1

I am parsing a large EMBL file (>1G) and convert it to a gff file. It has some entries are not matching the traditional embl formation thus cause the bioperl module to throw exceptions. My question is since entries with error are only small portion of total sequences and I want to continue the script and just ignore the exception for now.
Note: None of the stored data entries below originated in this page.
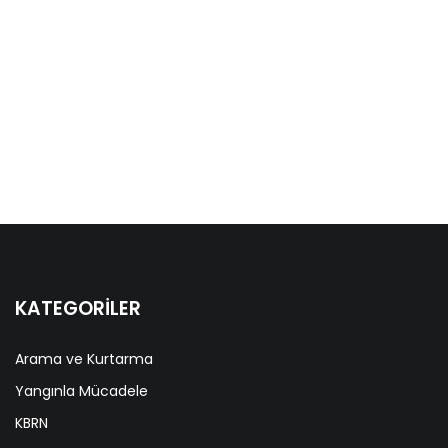
KATEGORİLER
Arama ve Kurtarma
Yangınla Mücadele
KBRN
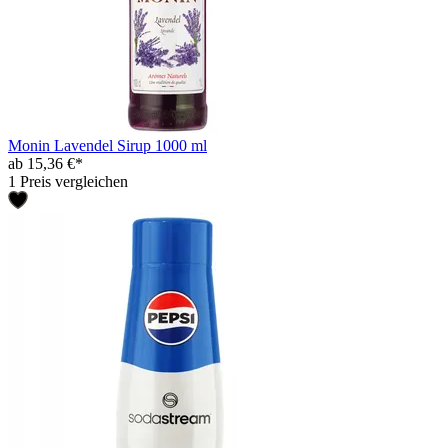
Monin Lavendel Sirup 1000 ml
ab 15,36 €*
1 Preis vergleichen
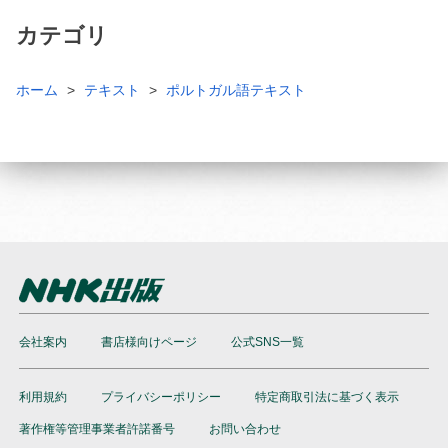
カテゴリ
ホーム
テキスト
ポルトガル語テキスト
会社案内
書店様向けページ
公式SNS一覧
利用規約
プライバシーポリシー
特定商取引法に基づく表示
著作権等管理事業者許諾番号
お問い合わせ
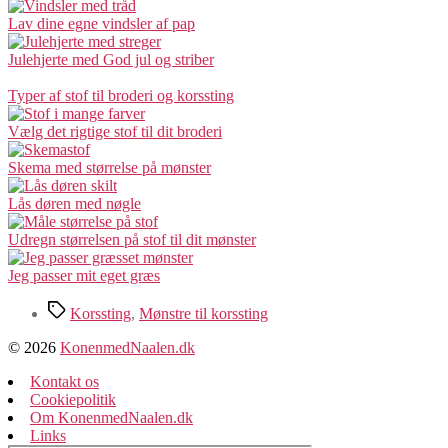
Lav dine egne vindsler af pap
Julehjerte med God jul og striber
Typer af stof til broderi og korssting
Vælg det rigtige stof til dit broderi
Skema med størrelse på mønster
Lås døren med nøgle
Udregn størrelsen på stof til dit mønster
Jeg passer mit eget græs
Tags
Korssting
,
Mønstre til korssting
© 2026
KonenmedNaalen.dk
Kontakt os
Cookiepolitik
Om KonenmedNaalen.dk
Links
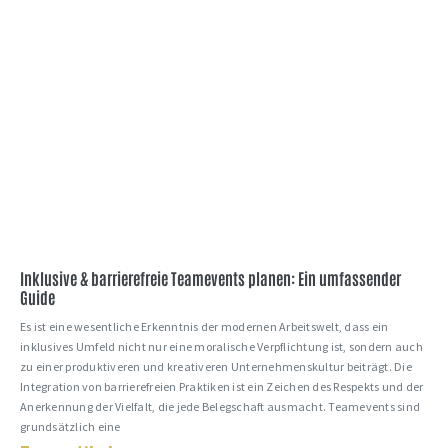
Inklusive & barrierefreie Teamevents planen: Ein umfassender
Guide
Es ist eine wesentliche Erkenntnis der modernen Arbeitswelt, dass ein
inklusives Umfeld nicht nur eine moralische Verpflichtung ist, sondern auch
zu einer produktiveren und kreativeren Unternehmenskultur beiträgt. Die
Integration von barrierefreien Praktiken ist ein Zeichen des Respekts und der
Anerkennung der Vielfalt, die jede Belegschaft ausmacht. Teamevents sind
grundsätzlich eine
But the perl script was always stoped by exceptions.

I am under a linux OS and with perl version 5.8.8

my perl script

use strict;
use Bio::SeqIO;
use Bio::Tools::GFF;
use warnings;
use Try::Tiny;

open (E ,">","emblError.txt");

if (@ARGV != 1) {    die "USAGE: embl2gff.pl   > outputfile.\n"; }

my $in = Bio::SeqIO->new(-file=>$ARGV[0],-format=>'EMBL');
eval {
   while (my $seq = $in->next_seq) {
      for my $feat ($seq->top_SeqFeatures) {
          my $gffio = Bio::Tools::GFF->new(-gff_version => 3);
          print $feat->gff_string($gffio)."\n";
        }
    }
};
if ($@) {
    warn "Oh no! [$@]\n";
}

The error I got

Name "main::E" used only once: possible typo at embl2GFF3.pl line 7.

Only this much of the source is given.